Accueil | Monde | Grèce : les néo-nazis d’Aube dorée face aux juges

Grèce : les néo-nazis d’Aube dorée face aux juges


Cette photo prise le 28 septembre 2013 montre le chef du parti Aube dorée, Nikos Michaloliakos, escorté par des policiers masqués jusqu'au procureur, au siège de la police à Athènes. (photo AFP)

Le procès des responsables du parti néo-nazi Aube dorée qui s’ouvre ce lundi matin décidera si cette formation, que la crise a installée dans le paysage politique, s’apparente à une « organisation criminelle » anti-immigrés.

Une condamnation du dirigeant et fondateur d’Aube dorée Nikos Michaloliakos, jugé aux côtés de 68 membres ou sympathisants du parti, remettrait en question l’avenir du mouvement, dont 13 des 17 députés figurent parmi les accusés, qui risquent des peines allant jusqu’à 20 ans de réclusion.

Le verdict ne sera pas connu avant un an, voire au delà, le temps d’un procès inédit qui va confronter la Grèce à son passé récent.

La montée en puissance d’Aube dorée, devenu en quelques années la troisième force politique du pays, s’est accompagnée d’une vague d’agressions racistes violentes, jusqu’au meurtre d’un jeune rappeur antifasciste Pavlos Fyssas, poignardé en septembre 2013 près d’Athènes par un militant du parti néonazi.

L’événement a été l’électrochoc qui a réveillé l’opinion publique et la classe politique après des années de relative passivité face à des violences dirigées, entre autres, contre des immigrés. Les organisations antiracistes, qui manifesteront devant le tribunal ce lundi matin, estiment qu’il s’agit d' »un des plus importants procès de l’histoire contemporaine grecque ».

En 18 mois d’une vaste offensive judiciaire, les magistrats ont bouclé une volumineuse instruction, placés en détention provisoire des dizaines de suspects, avec une diligence qui fait craindre à certains juristes que les charges ne soient pas toujours solidement étayées.

Des « poursuites politiques » ?

Les accusés devront répondre de trois crimes distincts: le meurtre de Pavlos Fyssas, une tentative de meurtre sur quatre pêcheurs Egyptiens à Perama dans le sud d’Athènes en juin 2012, l’attaque de syndicalistes communistes, à Perama également, en septembre 2013.

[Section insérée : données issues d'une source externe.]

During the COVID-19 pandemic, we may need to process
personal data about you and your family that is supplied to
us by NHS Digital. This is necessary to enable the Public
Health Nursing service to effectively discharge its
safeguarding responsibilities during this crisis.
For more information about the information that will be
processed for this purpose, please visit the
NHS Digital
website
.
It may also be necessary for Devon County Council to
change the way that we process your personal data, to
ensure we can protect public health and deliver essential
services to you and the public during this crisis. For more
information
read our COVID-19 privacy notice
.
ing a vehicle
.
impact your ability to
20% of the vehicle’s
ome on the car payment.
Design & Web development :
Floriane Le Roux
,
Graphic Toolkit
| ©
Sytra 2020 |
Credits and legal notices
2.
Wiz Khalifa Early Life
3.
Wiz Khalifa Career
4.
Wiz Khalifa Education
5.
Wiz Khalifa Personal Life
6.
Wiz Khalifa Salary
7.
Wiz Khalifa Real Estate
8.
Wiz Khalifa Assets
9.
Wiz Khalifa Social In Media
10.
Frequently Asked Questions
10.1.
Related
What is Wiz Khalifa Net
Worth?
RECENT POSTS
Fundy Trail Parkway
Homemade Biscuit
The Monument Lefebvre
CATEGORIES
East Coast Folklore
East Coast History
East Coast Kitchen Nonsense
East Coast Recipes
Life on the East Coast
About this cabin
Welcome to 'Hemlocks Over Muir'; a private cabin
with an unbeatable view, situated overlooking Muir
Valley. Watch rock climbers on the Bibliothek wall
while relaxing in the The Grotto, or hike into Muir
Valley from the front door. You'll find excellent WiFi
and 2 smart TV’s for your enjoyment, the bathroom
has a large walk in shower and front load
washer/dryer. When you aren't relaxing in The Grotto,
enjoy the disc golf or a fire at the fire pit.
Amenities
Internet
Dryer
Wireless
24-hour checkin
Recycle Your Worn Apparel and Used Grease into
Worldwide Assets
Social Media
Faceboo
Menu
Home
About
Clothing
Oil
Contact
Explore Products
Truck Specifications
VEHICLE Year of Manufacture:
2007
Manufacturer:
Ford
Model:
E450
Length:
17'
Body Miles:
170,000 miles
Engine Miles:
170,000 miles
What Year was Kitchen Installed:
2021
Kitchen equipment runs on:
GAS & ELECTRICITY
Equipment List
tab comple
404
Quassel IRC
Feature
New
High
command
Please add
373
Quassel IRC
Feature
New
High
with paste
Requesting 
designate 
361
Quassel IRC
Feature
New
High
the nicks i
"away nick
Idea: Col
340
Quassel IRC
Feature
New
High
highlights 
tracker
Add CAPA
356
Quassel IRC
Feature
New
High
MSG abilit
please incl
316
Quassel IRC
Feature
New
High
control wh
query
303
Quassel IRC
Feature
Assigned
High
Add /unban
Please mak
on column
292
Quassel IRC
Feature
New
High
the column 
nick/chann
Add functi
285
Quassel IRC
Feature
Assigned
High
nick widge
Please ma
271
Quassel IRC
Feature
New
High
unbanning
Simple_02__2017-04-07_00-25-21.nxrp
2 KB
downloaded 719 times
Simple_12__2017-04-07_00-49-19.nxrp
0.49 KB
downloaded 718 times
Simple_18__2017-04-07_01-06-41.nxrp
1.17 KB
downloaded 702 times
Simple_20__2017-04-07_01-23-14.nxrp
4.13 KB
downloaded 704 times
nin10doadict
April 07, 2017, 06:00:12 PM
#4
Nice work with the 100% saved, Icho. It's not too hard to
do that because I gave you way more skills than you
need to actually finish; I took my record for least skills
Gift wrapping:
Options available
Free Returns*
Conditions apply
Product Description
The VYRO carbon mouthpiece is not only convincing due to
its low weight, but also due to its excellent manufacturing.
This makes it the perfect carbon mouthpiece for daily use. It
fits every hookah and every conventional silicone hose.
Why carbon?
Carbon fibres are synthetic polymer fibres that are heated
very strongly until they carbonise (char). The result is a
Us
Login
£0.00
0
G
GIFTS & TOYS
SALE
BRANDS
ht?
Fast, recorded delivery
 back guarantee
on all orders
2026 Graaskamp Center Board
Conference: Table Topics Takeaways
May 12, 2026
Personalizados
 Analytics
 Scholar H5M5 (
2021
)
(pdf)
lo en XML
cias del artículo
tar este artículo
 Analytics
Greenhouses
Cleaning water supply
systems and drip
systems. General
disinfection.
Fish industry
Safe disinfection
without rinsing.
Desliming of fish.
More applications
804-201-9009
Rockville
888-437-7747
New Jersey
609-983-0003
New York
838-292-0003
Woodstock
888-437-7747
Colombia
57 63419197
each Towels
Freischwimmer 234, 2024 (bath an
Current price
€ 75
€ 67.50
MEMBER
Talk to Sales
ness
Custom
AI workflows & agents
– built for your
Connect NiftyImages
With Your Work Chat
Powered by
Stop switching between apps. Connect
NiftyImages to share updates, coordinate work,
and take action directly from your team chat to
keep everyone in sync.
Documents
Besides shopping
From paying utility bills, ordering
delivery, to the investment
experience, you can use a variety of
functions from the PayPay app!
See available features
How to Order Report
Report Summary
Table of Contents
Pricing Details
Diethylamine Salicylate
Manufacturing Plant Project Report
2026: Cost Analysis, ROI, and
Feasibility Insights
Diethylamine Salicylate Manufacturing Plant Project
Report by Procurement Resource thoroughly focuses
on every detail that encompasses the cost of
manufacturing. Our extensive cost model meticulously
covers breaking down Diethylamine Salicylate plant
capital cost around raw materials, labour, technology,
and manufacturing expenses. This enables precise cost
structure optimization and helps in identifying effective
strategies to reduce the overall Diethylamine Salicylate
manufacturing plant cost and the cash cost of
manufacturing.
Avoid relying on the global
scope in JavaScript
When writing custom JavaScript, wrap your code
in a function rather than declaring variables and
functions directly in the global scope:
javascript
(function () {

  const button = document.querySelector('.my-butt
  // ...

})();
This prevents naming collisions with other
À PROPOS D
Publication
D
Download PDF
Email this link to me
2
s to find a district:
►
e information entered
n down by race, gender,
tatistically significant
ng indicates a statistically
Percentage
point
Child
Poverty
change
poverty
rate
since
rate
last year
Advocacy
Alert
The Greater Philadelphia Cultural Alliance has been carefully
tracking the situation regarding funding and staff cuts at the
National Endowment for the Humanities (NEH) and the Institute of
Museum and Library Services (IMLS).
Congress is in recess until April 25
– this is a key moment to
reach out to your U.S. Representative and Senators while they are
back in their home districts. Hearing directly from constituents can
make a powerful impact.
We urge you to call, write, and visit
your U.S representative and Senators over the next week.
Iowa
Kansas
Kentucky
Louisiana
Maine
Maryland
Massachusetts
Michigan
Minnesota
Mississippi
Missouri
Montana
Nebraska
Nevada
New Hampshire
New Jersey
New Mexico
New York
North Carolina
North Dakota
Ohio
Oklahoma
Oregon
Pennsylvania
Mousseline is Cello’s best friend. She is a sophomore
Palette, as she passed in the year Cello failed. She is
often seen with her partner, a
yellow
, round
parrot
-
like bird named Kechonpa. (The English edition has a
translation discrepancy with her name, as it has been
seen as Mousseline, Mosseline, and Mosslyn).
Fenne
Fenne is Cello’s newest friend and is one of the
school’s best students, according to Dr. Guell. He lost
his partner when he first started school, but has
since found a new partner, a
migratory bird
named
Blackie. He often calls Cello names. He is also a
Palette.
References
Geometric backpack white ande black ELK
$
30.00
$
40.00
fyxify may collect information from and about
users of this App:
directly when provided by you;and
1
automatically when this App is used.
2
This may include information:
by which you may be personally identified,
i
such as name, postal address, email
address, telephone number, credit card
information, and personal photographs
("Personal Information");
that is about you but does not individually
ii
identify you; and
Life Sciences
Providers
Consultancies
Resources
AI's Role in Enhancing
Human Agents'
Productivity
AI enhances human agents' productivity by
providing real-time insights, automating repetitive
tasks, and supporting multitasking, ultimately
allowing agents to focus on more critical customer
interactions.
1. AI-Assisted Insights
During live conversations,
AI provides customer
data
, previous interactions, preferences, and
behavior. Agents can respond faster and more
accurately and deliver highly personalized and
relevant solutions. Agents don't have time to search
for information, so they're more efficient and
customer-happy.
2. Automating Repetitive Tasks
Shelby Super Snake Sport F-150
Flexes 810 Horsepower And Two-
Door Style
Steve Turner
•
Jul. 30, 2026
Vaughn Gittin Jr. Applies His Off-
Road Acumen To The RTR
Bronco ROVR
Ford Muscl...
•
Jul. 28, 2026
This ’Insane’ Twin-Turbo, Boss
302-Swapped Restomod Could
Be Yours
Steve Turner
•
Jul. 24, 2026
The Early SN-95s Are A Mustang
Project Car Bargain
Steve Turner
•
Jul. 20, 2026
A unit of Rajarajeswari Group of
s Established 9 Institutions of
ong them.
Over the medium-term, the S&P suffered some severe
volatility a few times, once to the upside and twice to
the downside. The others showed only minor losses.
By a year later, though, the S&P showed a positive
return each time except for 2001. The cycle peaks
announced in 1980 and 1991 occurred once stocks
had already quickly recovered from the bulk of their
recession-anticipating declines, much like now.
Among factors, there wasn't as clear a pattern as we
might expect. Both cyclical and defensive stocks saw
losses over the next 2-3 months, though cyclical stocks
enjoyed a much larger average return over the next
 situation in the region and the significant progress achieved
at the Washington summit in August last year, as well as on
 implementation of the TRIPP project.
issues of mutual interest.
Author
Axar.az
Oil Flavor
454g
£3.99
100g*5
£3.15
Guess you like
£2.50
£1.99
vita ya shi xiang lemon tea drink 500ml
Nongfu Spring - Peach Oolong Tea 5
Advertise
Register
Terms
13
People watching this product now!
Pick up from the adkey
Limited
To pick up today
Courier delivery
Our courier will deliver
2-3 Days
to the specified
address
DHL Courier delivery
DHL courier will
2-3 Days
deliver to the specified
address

Le caractère « d’organisation criminelle » du parti constituera le quatrième volet de l’audience. La qualification de constitution d’organisation criminelle, réprimée par l’article 187 du code pénal grec, a jusqu’ici surtout été utilisé pour condamner des militants d’organisations d’extrême-gauche impliqués dans des manifestations violentes.

Nikos Michaloliakos et les parlementaires du parti sont poursuivis pour ce chef d’accusation, sans être directement mis en cause dans un cas précis d’acte violent, au regret des avocats des parties civiles. Lors de la sortie de détention provisoire de Michaloliakos, fin mars, son avocat avait assuré qu’il « ne retournerait pas là où certains l’ont mis illégalement, (…) son innocence sera prouvée lors du procès » où la défense plaidera la motivation politique de l’accusation.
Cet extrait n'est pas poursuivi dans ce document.